About the customer
One of our customers is a globally operating fast moving consumer good company producing and selling consumer products such as dairy-based beverages, infant nutrition, cheese, and desserts. Through her subsidiaries, the company serves customers in many European countries, as well as in North- and South America, Asia and Africa.
With office branches in more than 30 countries, the customer employs nearly 24,000 people in total, and her products are found in more than 100 countries. Having such a wide reach, with employees and clients from across the globe, cyber security is of great importance to the company.
Detecting and reacting to phishing emails is one of the main cyber security challenges.
Initially the cybersecurity team of the customer manually created phishing email templates to send to the employees. The templates were distributed twice a year to test awareness, as well as gauge how employees acted in response. Although the testing method was somewhat beneficial, this approach did not achieve a behavioral change across the organization.
In addition to the lack of effective response, the cybersecurity team also found the testing method to be unnecessarily time-consuming due to the many manual steps in the process to create and send the phishing email templates.
As a result, the cybersecurity team started looking at options for automating the process. Rather than continuing to lose valuable hours on an inefficient security method, they were looking for a solution that would help employees recognize and respond to phishing threats in a more frequent and automated way.
The Solution: Hoxhunt
The customer started testing Hoxhunt and the integrated automated constant learning environment for her employees. Hoxhunt integrated easily in the core working environment and it provides users real life threat simulations on a regular basis.
Simulation results with Hoxhunt
With Hoxhunt’s simulations starting to reach the employees mailboxes and their employees starting to engage in the training, the customer quickly began seeing a decline in the rate that her employees clicked on phishing emails. The failure rate dropped from an initial 8% close to 2.5%.

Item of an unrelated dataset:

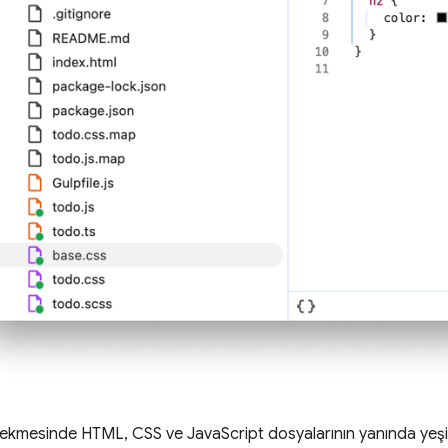
ekmesinde HTML, CSS ve JavaScript dosyalarının yanında yeşil bi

Integration into the email client
Before Hoxhunt, the customer’s employees had to call or email the service desk when noticing a suspicious email. They would then be instructed to save the email as an attachment and forward it to the service desk. This practice was cumbersome for the user, leading to a low reporting rate of phishing emails.
Example of a simulation sent by Hoxhunt
With the integration of Hoxhunt into the email client, customer’s employees now have a one-click user experience and are able to easily report any type of suspicious emails. When receiving a Hoxhunt-generated phishing simulation email, employees are rewarded for recognizing and reporting those emails to the Hoxhunt platform. When receiving an actual phishing email, the response team is notified instantly and provides the reporting employee with feedback about the threats being acknowledged. With a Hoxhunt button in every employee’s email client, the company is easily able to stay on top of threats while simultaneously building a strong human layer of defense.
Many of customer’s employees gave us an NPS rating of 9 or higher. Here are three example reactions:
“It's fun to get see the dangerous emails. And you learn to spot them, that is also very handy in your private emails.”
“Practical approaches with simulated phishing emails and details on how to identify and report phishing emails.”
"HoxHunt makes it fun to detect phishing mails, without taking too much time."